Ismo, can you recommend any resources relating to our topic today that our listeners might find useful?
Answer – of course Sam, if anyone is interested in Adult Literacy, the website  http://www.nald.ca/  which is the National Adult Literacy Database – this is maintained by the Canadian government and is exceptional.
As for financial planning websites, the US financial services industry is more advanced as they also have many non-profit financial planning organizations that support the general public, so simply typing in personal financial planning or employee financial education will generate a number of sites from the US and Canada.

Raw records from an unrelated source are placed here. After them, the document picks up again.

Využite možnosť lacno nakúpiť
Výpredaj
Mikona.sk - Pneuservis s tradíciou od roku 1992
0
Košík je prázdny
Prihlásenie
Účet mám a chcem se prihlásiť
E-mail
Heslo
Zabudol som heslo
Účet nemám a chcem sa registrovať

And what about finding a personal financial planner ?
 
      Answer – In Canada, there would be a couple organizations, the main one being the Financial Planners Standards Council http://www.fpsc.ca/ and the sister organization in Quebec http://www.iqpf.org/
I recommend that besides having professional credentials and licenses, ensure that the counselor communicates well and understands you and your value system and they should have a few years of scar tissue handling people’s finances. J
Fee Only planners have no biases and are objective, yet there are good professionals who are also compensated by product commissions which is fine as long as all fees and commissions and costs are fully disclosed, and they meet all your other criteria.

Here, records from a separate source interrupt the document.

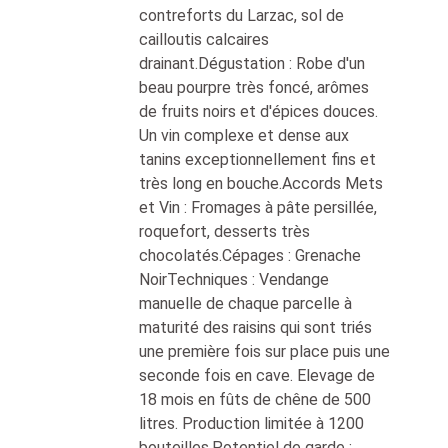
contreforts du Larzac, sol de
cailloutis calcaires
drainant.Dégustation : Robe d'un
beau pourpre très foncé, arômes
de fruits noirs et d'épices douces.
Un vin complexe et dense aux
tanins exceptionnellement fins et
très long en bouche.Accords Mets
et Vin : Fromages à pâte persillée,
roquefort, desserts très
chocolatés.Cépages : Grenache
NoirTechniques : Vendange
manuelle de chaque parcelle à
maturité des raisins qui sont triés
une première fois sur place puis une
seconde fois en cave. Elevage de
18 mois en fûts de chêne de 500
litres. Production limitée à 1200
bouteilles.Potentiel de garde :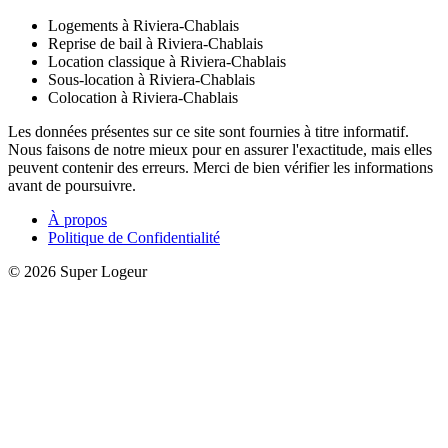
Logements à Riviera-Chablais
Reprise de bail à Riviera-Chablais
Location classique à Riviera-Chablais
Sous-location à Riviera-Chablais
Colocation à Riviera-Chablais
Les données présentes sur ce site sont fournies à titre informatif.
Nous faisons de notre mieux pour en assurer l'exactitude, mais elles
peuvent contenir des erreurs. Merci de bien vérifier les informations
avant de poursuivre.
À propos
Politique de Confidentialité
© 2026 Super Logeur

Sam – it’s truly been a pleasure – thank you for having me here today and I wish your listeners a successful financial future!


                 
 notes
Financial Literacy Begins with You
Understanding the financial world begins right at home with your own personal financial situation. Most of the people who fail out of ignorance probably did not have clearly defined financial goals. Without a vision for the future, there's little to motivate a person to learn and achieve. Establishing goals and then mapping out a plan to achieve them will force you to learn about your options and understand the possible obstacles. Many people have found it useful to have a qualified financial advisor guide them through this very important process.
Most people are unaware of many of the financial realities they face. For instance, while most people may realize that we are all living longer these days, they don't really know what that means in terms of their financial needs. A 35 year old male today, could expect to live until age 87. That translates into as many as 25 years in retirement on income sources that he must create.
Ignorance is Costly
The road to financial success is full of roadblocks, the biggest of which is poor budgeting habits. A shocking number of people don't budget, and, as a result most of them are swimming in debt, have little or no savings, and are just a pay cheque away from financial disaster. While this can be attributed to laziness, or lack of discipline, the fact is that most people don't understand the true cost of debt and the time value of money. If a young couple could budget to save just $500 a month for 35 years with an average return of 5%, they would accumulate nearly $600,000. When you have control of your finances, and have your priorities straight, saving $500 each month isn't very difficult.
Time is a very valuable, but diminishing resource that should not be wasted. The more quickly you can put your money to work for you, the longer it will have the magic of compounding interest working for it.